Balanced multi-objective evolution algorithm for unmanned systems project scheduling with preventive maintenance and order grouping constraints

Abstract

With the growing deployment of unmanned systems in multi-platform operations, intelligent scheduling has become increasingly critical. These systems are typically organized into distributed mission clusters, executing sequences of mission-critical operations under resource and operational constraints. Inspired by the structural similarity between unmanned systems coordination and manufacturing workflows, this paper reformulates the scheduling problem of unmanned missions as a distributed permutation flowshop scheduling problem. Two domain-specific factors are incorporated into the model: preventive maintenance and order grouping, with the objective of minimizing total tardiness and makespan. To address this problem, a balanced multi-objective evolution algorithm (BMOEA) is proposed. Initially, two improved heuristic algorithms based on NEH2 are used to balance the quality and diversity of initial solutions. Then, four target-specific operators and two crossover operators are designed to improve the search efficiency of the algorithm.
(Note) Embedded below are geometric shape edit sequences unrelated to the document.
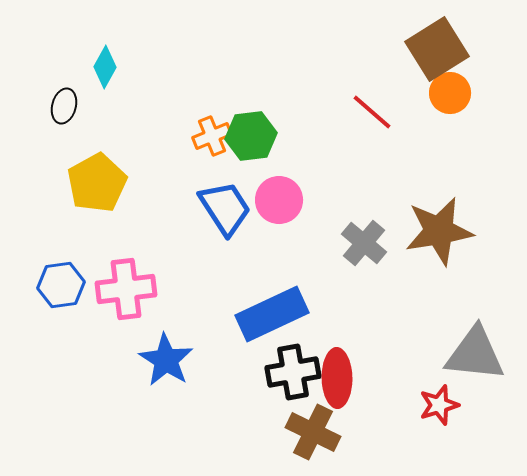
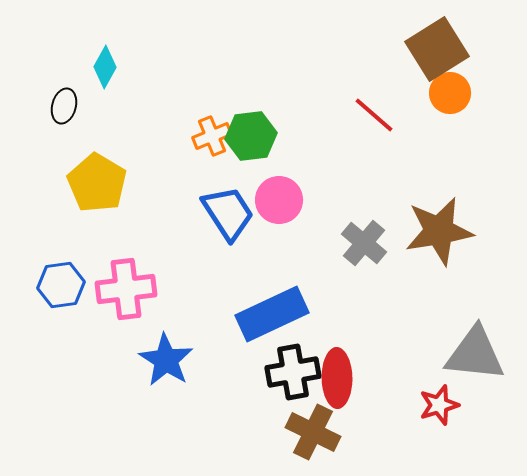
red line: moved 2 px right, 3 px down
yellow pentagon: rotated 12 degrees counterclockwise
blue trapezoid: moved 3 px right, 5 px down
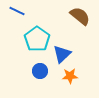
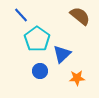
blue line: moved 4 px right, 4 px down; rotated 21 degrees clockwise
orange star: moved 7 px right, 2 px down
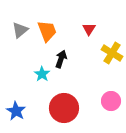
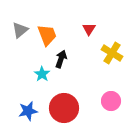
orange trapezoid: moved 4 px down
blue star: moved 12 px right; rotated 30 degrees clockwise
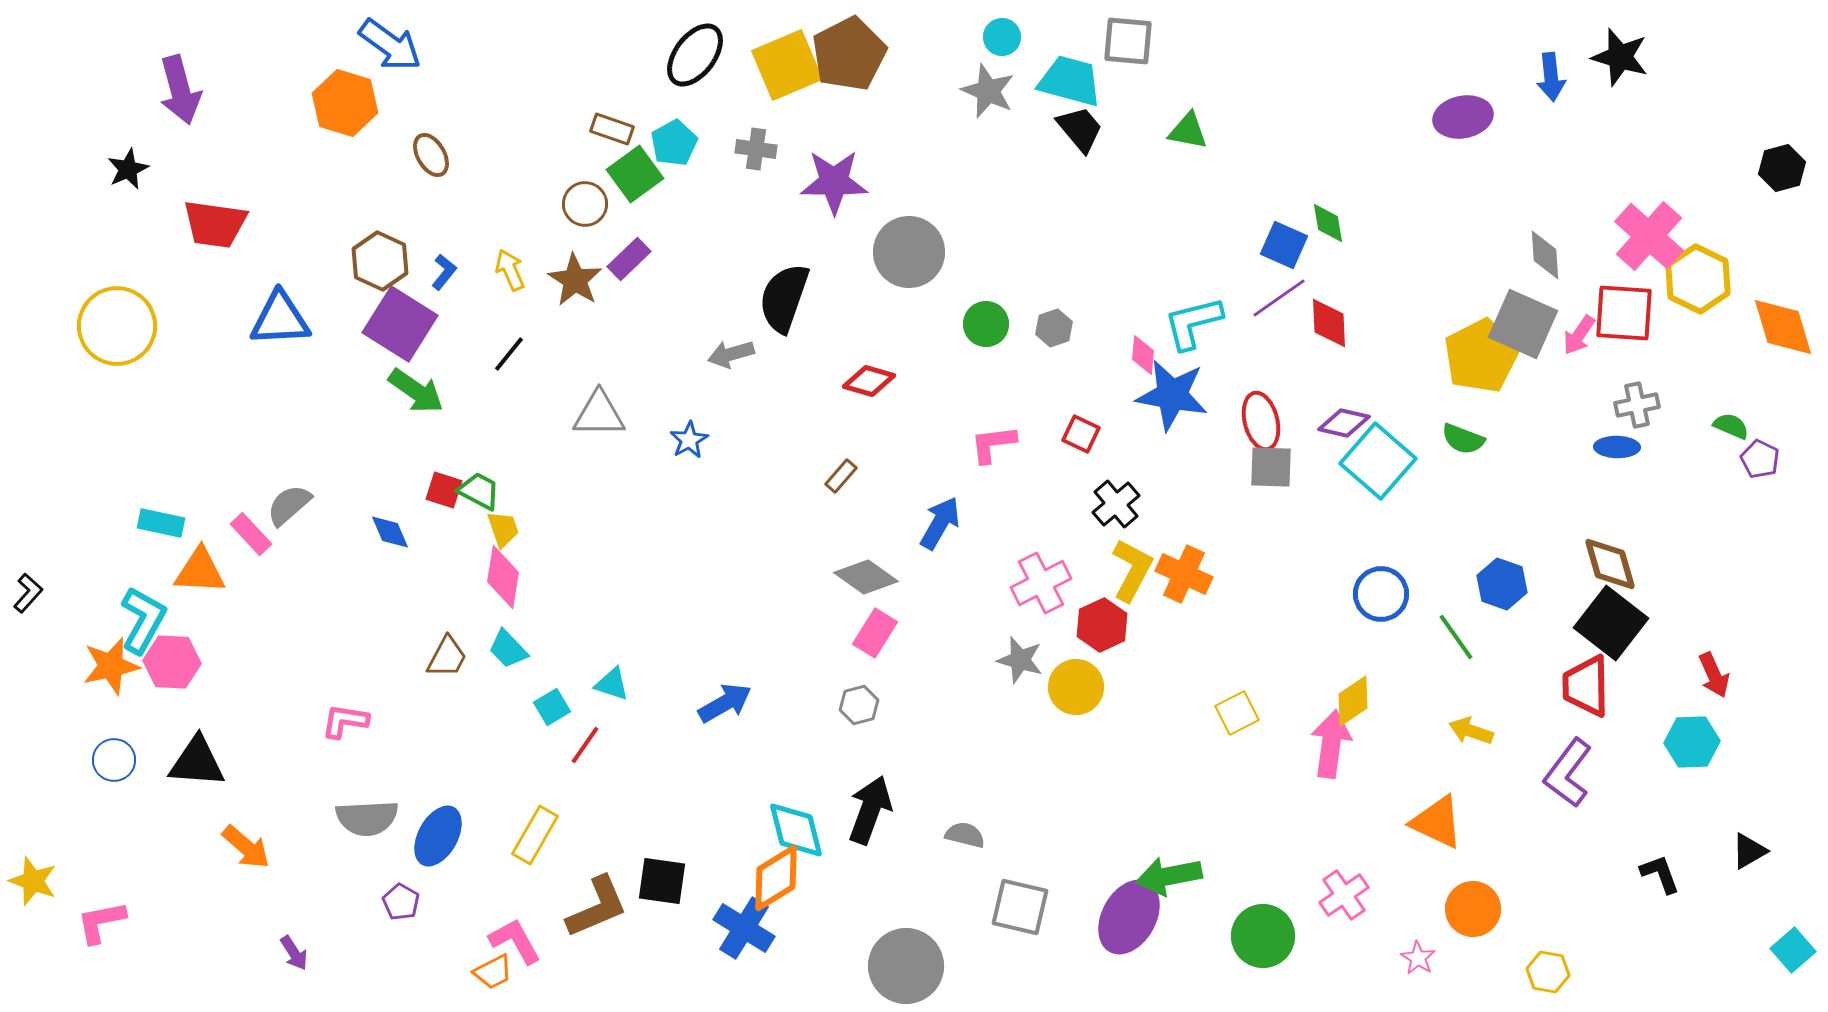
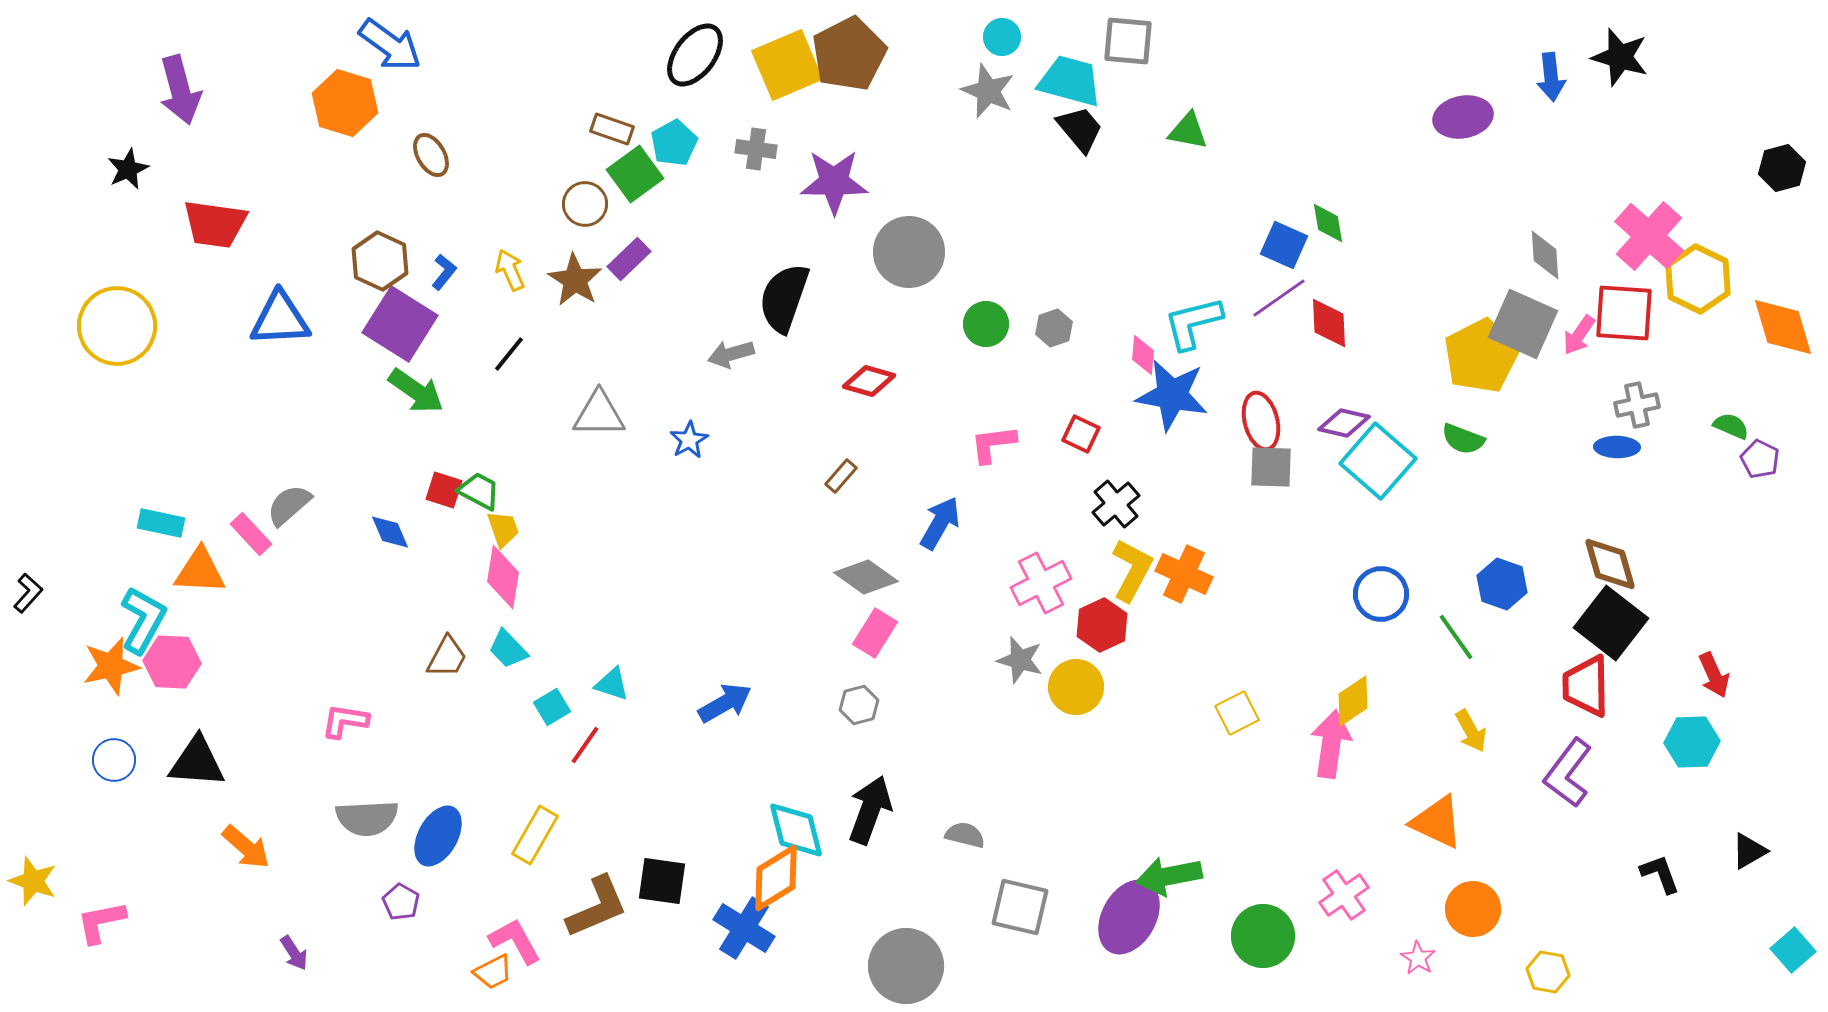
yellow arrow at (1471, 731): rotated 138 degrees counterclockwise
Next, three criteria are developed to balance local and global search: a classification-based operator selection criterion, which dynamically adjusts the search direction of operators to optimize local search; a non-periodic evaluation criterion based on Kernel Density Estimation and a non-dominated solution threshold criterion, which accurately determines the timing for switching to global search. These criteria balance exploration and exploitation, allowing the algorithm to optimize both convergence speed and population diversity, expand the feasible domain, and steadily approach the Pareto front. Finally, the experimental results reveal that BMOEA delivers superior performance compared to the most advanced algorithms available.